化学物質による体細胞ゲノム毒性の検出手法およびin vitroリスク評価法開発のための研究

・化学物質によるゲノム毒性検出法の開発
① 次世代シークエンサー（NGS）のエラーを低減し低頻度の体細胞突然変異を検出可能とするerror-corrected sequencing（ecNGS）を適用する。ecNGS解析に必要な量のDNA断片分子を確保する手法について検討し、PCR法により従来法の10分の1程度のDNA量（50ng程度、1万細胞程度）から十分量のDNA断片分子を確保することに成功した。また、細胞・DNA量の少ない条件に適用する手法を検討し、従来法の10分の1程度のDNA量（100ng程度、2万細胞程度）でecNGSによる解析を可能とする条件を見いだした。
② DNAメチル化等のいわゆるエピジェネティックな変化も、ゲノムの不安定性誘発の原因として無視できない。肝臓での遺伝子発現データを元に、遺伝毒性物質特異的に発現変化する４遺伝子（Bax, Btg2, Ccng1, Cdkn1a）が遺伝毒性の予測に有効であることを論文発表した。さらに、神経細胞、ミクログリアにおいてメチル化等エピジェネティクス異常を呈するターゲット遺伝子群等を文献調査した。その結果、グルココルチコイド受容体遺伝子（NR3C1）. オキシトシン受容体（OXTR）、TAR DNA-binding protein 43（TDP-43）などを候補として見いだした。また、DNAメチル化異常を引き起こす側の化学物質、いわゆる“epi-mutagen”の存在に関しても調査を行った。
③ DNAメチル化異常の検出系として、ナノポアシークエンサーMinIONを用いて直接メチル化塩基を検出することによる簡便迅速な解析手法の開発を行った。さらに最近報告された片側鎖の変異、すなわちmismatch変異も検出できるというecNGS法であるHiDEF-Seq法についても応用可能性を調査した。
④ サイレントな細胞でのDNA影響のメカニズムとして、転写に関連した突然変異生成（Transcription-associated mutagenesis; TAM）に注目した。TAMの検出、解析にはDNA複製の影響を抑制しなければならないため、CDK阻害剤等を用いた適切な細胞分裂制御条件を明らかとした。

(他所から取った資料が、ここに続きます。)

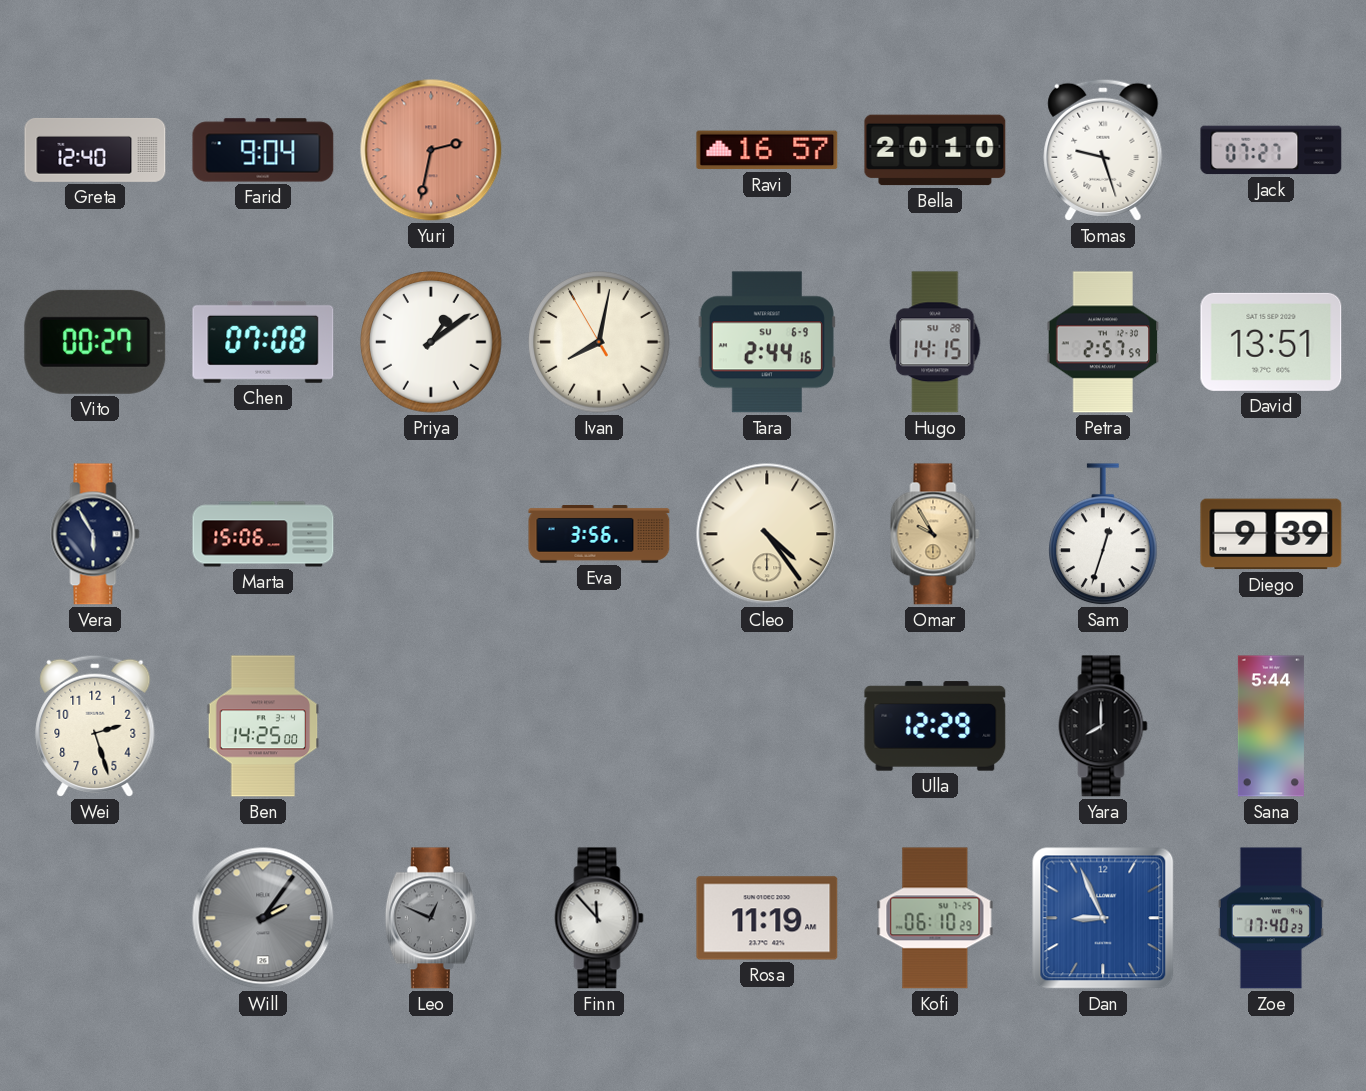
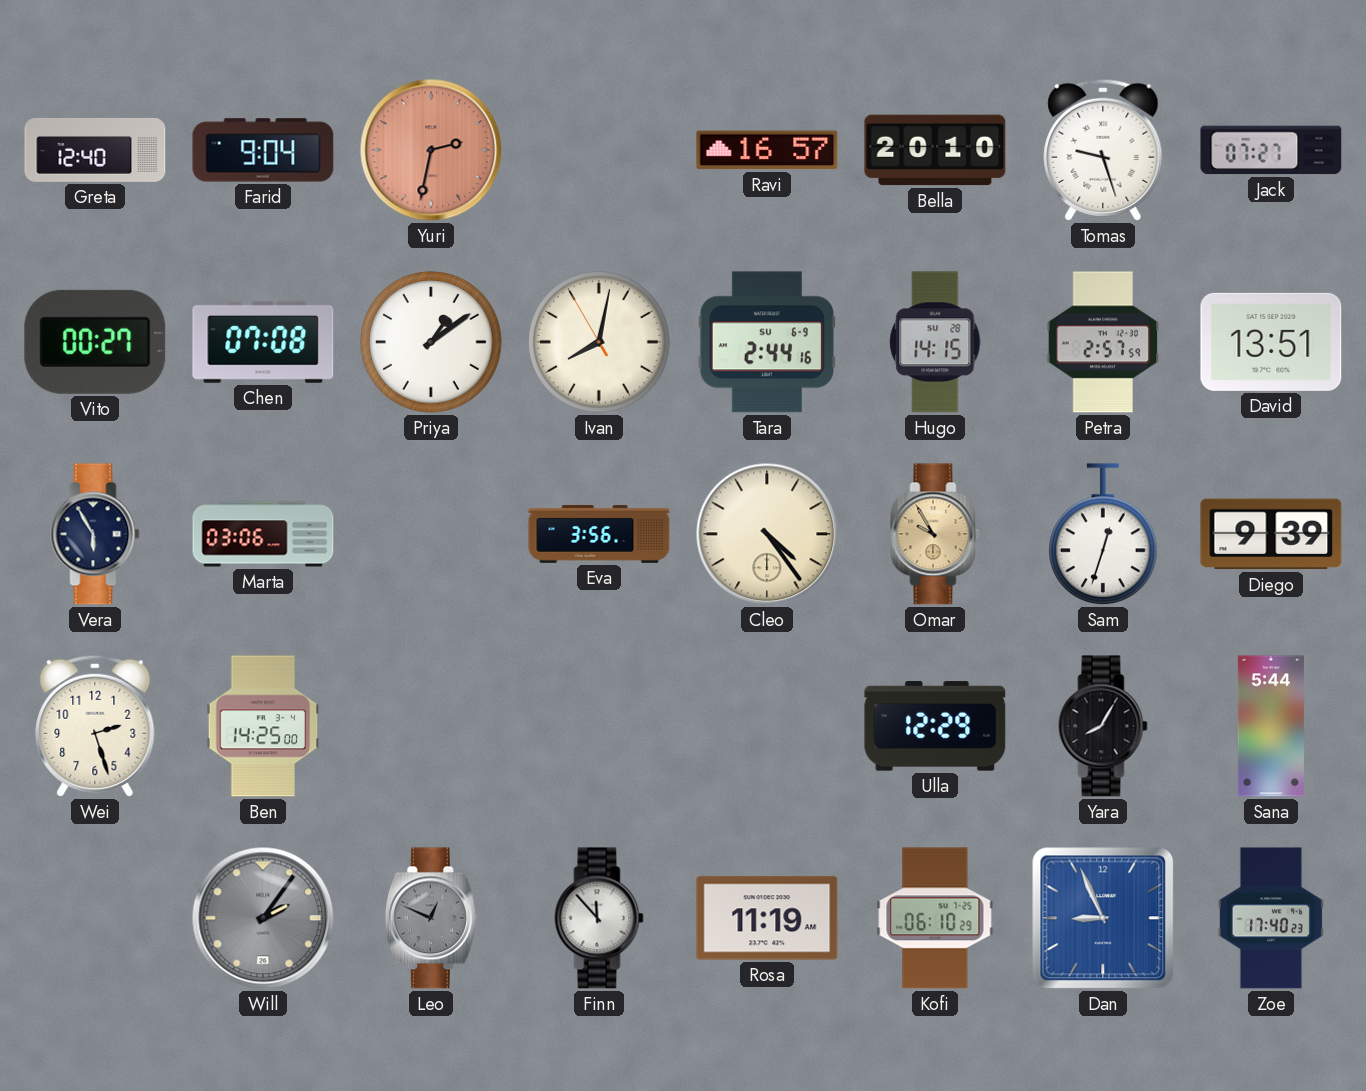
Marta: 15:06 -> 03:06
Yara: 8:00 -> 8:05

・神経細胞、ミクログリアの採材法開発と細胞老化指標の明確化
Miltenyi Biotec社のMACS Sample Preparation法を導入し、成体マウスと老齢マウスから、ゲノム毒性解析チームが求めるクオリティ（細胞数、生存率、純度）での神経細胞とミクログリアの分離手法を確立した。細胞レベルでの老化指標の整備を進め、分取細胞の培養方法を確立した。

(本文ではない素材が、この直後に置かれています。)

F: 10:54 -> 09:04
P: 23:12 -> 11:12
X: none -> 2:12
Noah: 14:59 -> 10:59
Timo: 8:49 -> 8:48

化学物質によるゲノム毒性等生体影響の最小化に関する検討
・ミクログリアのゲノム毒性リカバリー法の基礎条件抽出と最適化を行った。そのために、Colony stimulating factor-1受容体（CSF1R）拮抗薬のON/OFFとミクログリアの（1）経鼻移植、及び（2）局所注入　の組み合わせにより、ミクログリアを移植、置換する技術を確立した。